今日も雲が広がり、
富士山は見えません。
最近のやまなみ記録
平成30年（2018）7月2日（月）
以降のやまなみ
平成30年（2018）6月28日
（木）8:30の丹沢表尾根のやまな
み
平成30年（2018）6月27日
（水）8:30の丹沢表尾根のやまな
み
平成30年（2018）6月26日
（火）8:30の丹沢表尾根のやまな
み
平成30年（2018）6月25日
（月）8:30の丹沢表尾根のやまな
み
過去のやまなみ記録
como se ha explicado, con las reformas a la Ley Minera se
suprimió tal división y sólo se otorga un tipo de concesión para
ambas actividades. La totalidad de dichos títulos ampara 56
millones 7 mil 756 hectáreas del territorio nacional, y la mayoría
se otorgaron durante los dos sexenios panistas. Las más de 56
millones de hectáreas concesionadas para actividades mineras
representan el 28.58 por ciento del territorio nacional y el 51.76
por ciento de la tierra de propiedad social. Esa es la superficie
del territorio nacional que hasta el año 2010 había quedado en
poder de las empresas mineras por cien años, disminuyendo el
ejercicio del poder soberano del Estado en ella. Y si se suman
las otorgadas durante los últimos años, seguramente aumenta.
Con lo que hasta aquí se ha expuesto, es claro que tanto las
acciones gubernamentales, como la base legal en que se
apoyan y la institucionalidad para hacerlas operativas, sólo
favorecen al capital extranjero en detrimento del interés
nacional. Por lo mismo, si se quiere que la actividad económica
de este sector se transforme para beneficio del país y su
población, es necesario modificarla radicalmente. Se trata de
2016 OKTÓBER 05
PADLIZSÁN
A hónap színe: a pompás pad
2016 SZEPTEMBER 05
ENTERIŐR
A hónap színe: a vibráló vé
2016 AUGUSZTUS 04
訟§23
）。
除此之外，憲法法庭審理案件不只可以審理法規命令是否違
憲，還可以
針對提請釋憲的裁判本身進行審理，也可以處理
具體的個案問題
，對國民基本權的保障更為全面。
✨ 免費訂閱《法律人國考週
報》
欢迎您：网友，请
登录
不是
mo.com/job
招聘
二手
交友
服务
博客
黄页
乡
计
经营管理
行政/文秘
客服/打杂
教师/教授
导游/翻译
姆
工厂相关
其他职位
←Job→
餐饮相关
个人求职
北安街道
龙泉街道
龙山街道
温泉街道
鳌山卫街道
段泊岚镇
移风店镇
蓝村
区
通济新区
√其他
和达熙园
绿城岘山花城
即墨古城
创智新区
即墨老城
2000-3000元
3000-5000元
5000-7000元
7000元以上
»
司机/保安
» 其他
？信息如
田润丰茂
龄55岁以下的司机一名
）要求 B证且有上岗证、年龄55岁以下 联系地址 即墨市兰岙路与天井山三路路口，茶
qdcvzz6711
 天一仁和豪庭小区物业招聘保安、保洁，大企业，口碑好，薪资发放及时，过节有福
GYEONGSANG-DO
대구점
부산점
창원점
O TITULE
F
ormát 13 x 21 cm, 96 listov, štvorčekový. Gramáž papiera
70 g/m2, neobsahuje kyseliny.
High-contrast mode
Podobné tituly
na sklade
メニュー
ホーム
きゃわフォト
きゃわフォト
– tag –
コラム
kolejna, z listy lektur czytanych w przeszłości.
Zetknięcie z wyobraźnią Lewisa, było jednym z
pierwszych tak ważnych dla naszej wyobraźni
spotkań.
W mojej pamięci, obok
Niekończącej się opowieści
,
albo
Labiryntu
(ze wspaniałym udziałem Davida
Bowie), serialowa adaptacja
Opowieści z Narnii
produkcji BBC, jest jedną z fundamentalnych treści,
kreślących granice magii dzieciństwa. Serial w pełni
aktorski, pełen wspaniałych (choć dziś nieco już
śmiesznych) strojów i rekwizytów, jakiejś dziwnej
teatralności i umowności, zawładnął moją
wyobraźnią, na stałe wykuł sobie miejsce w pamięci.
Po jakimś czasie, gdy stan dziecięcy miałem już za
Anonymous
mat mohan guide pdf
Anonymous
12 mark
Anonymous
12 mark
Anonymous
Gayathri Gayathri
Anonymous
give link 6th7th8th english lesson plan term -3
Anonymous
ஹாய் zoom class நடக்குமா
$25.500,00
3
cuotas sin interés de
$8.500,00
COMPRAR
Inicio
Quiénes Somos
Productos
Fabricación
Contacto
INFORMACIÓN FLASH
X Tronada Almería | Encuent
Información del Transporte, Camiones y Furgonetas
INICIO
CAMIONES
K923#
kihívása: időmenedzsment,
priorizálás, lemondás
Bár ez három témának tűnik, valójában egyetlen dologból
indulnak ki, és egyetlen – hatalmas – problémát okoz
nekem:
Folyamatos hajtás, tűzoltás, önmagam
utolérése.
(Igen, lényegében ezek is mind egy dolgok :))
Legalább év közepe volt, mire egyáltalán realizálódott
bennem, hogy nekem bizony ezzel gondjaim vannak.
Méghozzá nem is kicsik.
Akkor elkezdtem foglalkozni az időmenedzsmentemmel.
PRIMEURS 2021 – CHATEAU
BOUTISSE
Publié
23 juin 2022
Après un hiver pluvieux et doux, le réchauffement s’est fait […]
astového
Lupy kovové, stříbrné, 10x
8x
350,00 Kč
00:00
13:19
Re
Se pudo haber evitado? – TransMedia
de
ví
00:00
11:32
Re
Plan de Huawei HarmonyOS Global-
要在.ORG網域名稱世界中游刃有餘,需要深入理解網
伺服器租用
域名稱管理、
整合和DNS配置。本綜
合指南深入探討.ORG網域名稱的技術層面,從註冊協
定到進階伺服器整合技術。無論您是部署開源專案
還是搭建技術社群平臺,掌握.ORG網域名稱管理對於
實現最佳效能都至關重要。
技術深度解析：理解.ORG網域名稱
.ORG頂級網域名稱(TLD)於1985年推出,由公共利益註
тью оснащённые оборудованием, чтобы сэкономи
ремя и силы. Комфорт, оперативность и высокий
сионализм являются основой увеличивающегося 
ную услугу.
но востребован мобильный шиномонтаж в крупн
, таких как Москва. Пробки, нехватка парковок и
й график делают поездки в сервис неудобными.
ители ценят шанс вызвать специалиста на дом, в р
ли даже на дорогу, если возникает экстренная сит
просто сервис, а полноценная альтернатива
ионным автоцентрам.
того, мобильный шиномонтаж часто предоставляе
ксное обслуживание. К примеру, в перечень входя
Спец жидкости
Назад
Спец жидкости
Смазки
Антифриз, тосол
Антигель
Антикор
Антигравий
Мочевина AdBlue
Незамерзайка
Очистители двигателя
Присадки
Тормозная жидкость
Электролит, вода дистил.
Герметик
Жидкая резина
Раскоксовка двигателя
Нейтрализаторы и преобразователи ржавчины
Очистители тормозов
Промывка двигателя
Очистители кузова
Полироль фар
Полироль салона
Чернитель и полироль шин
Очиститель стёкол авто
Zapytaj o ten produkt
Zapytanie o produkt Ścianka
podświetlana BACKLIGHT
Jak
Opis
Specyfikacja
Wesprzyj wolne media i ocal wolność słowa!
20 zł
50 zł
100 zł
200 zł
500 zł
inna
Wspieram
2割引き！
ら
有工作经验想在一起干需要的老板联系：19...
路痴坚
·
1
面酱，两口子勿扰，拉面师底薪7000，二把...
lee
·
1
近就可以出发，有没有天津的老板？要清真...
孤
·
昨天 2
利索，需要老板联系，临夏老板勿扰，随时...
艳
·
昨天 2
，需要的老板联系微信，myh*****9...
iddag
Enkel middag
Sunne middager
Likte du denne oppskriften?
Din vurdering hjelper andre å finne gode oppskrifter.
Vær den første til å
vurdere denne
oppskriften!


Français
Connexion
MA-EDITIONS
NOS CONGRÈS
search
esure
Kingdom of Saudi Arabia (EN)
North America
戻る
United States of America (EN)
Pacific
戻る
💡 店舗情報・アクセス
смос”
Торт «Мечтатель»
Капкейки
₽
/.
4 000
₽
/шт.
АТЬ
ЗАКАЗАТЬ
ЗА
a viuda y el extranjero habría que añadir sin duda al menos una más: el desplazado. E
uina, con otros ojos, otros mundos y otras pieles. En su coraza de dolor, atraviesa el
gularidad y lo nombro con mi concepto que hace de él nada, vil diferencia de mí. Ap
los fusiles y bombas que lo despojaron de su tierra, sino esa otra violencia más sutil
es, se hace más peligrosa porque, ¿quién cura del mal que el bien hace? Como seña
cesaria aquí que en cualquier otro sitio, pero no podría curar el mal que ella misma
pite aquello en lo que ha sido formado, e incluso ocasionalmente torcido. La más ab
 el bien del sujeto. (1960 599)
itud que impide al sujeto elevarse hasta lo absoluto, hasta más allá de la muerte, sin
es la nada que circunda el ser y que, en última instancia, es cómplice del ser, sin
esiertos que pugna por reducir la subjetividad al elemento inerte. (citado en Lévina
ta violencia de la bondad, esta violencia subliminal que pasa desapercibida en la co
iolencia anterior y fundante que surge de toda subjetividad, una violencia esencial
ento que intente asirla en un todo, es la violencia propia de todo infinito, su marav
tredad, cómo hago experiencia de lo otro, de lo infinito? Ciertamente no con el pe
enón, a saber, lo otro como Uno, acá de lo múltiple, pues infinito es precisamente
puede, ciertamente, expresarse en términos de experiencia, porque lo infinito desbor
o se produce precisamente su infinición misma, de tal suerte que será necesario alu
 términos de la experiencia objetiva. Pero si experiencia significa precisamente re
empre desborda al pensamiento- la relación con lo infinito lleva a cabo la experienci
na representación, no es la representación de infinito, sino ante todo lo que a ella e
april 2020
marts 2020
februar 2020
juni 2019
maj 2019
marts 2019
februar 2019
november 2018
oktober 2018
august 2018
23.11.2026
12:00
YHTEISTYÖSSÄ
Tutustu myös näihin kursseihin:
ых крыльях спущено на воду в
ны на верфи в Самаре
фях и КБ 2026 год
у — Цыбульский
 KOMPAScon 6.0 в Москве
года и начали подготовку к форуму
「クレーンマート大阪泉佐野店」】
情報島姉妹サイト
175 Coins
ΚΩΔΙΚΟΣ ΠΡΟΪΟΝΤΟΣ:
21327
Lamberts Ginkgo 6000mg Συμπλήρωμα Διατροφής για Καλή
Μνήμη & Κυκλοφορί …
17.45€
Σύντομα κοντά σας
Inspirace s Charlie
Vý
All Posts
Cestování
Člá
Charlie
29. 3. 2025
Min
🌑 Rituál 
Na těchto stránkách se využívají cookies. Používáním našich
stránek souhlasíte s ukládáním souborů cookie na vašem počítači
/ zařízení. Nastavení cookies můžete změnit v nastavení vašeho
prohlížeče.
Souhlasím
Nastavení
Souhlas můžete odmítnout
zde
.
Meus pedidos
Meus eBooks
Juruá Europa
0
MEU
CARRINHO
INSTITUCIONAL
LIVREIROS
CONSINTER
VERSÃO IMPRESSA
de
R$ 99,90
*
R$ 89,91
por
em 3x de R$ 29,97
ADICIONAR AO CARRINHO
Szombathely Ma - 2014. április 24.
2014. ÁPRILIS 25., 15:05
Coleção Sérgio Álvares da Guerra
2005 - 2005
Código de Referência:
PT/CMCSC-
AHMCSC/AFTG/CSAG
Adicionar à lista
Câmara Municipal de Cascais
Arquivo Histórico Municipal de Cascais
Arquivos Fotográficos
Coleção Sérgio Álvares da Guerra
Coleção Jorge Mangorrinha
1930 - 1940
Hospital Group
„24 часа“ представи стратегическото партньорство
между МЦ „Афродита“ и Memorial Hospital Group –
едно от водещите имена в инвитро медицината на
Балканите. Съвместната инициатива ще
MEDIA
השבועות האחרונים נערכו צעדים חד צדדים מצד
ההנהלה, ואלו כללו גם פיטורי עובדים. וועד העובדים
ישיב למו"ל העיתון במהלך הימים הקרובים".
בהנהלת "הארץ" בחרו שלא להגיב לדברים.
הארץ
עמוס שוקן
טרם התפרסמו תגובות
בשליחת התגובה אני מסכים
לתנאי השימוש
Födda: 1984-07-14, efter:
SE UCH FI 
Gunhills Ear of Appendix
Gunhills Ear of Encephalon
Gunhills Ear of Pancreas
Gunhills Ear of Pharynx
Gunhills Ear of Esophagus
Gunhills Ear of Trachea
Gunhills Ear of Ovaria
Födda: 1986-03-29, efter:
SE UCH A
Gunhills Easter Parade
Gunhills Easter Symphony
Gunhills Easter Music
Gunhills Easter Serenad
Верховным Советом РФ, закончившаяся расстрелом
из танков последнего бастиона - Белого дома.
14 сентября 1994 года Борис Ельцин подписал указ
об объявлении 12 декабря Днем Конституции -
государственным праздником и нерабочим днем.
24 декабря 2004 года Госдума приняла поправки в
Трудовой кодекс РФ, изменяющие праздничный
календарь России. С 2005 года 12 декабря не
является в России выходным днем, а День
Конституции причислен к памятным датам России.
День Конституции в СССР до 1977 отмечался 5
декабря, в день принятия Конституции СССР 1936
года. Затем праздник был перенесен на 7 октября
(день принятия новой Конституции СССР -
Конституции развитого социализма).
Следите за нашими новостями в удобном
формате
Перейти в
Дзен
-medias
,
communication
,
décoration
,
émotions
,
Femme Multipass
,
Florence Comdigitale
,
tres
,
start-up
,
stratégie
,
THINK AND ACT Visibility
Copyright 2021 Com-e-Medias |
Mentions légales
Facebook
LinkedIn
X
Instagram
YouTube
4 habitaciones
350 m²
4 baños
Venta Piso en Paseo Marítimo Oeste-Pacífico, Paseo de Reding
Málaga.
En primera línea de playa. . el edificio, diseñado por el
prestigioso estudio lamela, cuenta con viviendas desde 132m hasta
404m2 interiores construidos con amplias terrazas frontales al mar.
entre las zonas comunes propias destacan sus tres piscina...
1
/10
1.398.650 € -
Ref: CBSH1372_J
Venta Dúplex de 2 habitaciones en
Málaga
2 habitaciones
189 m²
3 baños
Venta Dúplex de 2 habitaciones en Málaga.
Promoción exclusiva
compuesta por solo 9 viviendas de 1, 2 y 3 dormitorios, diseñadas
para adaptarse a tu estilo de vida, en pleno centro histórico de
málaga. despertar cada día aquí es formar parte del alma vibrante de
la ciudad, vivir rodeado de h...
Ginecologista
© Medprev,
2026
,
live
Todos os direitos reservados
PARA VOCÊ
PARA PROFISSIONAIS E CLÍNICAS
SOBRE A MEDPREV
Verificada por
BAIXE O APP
□ □ □ □ □
_REQUIRED ACTION_: The response must repeat exactly the lines from the top of the material through the line containing "las otorgadas durante", both included, with no other output.

_WRITTEN RESPONSE_:
今日も雲が広がり、
富士山は見えません。
最近のやまなみ記録
平成30年（2018）7月2日（月）
以降のやまなみ
平成30年（2018）6月28日
（木）8:30の丹沢表尾根のやまな
み
平成30年（2018）6月27日
（水）8:30の丹沢表尾根のやまな
み
平成30年（2018）6月26日
（火）8:30の丹沢表尾根のやまな
み
平成30年（2018）6月25日
（月）8:30の丹沢表尾根のやまな
み
過去のやまなみ記録
como se ha explicado, con las reformas a la Ley Minera se
suprimió tal división y sólo se otorga un tipo de concesión para
ambas actividades. La totalidad de dichos títulos ampara 56
millones 7 mil 756 hectáreas del territorio nacional, y la mayoría
se otorgaron durante los dos sexenios panistas. Las más de 56
millones de hectáreas concesionadas para actividades mineras
representan el 28.58 por ciento del territorio nacional y el 51.76
por ciento de la tierra de propiedad social. Esa es la superficie
del territorio nacional que hasta el año 2010 había quedado en
poder de las empresas mineras por cien años, disminuyendo el
ejercicio del poder soberano del Estado en ella. Y si se suman
las otorgadas durante los últimos años, seguramente aumenta.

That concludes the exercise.